Data entries:
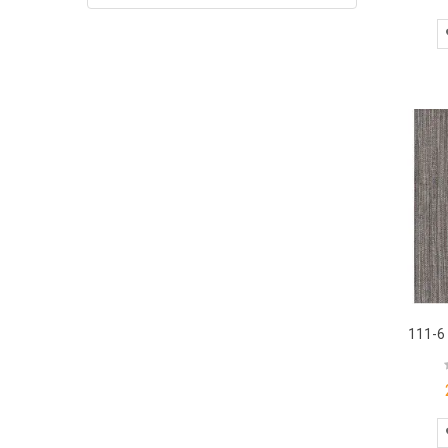
111-6 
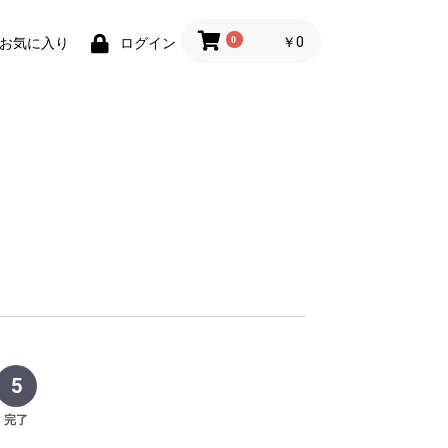
0
￥0
お気に入り
ログイン
5
完了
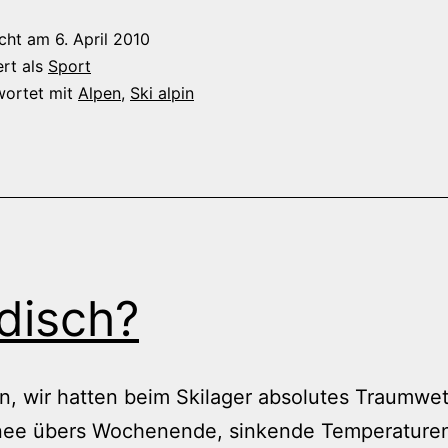
Gemeinwohl
icht am
6. April 2010
ert als
Sport
wortet mit
Alpen
,
Ski alpin
disch?
, wir hatten beim Skilager absolutes Traumwet
ee übers Wochenende, sinkende Temperaturen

Exercise details
Retype the data above exactly; pictures are not part of the copy.

Solved exercise
111-6 
0
￥0
お気に入り
ログイン
5
完了
Gemeinwohl
icht am
6. April 2010
ert als
Sport
wortet mit
Alpen
,
Ski alpin
disch?
, wir hatten beim Skilager absolutes Traumwet
ee übers Wochenende, sinkende Temperaturen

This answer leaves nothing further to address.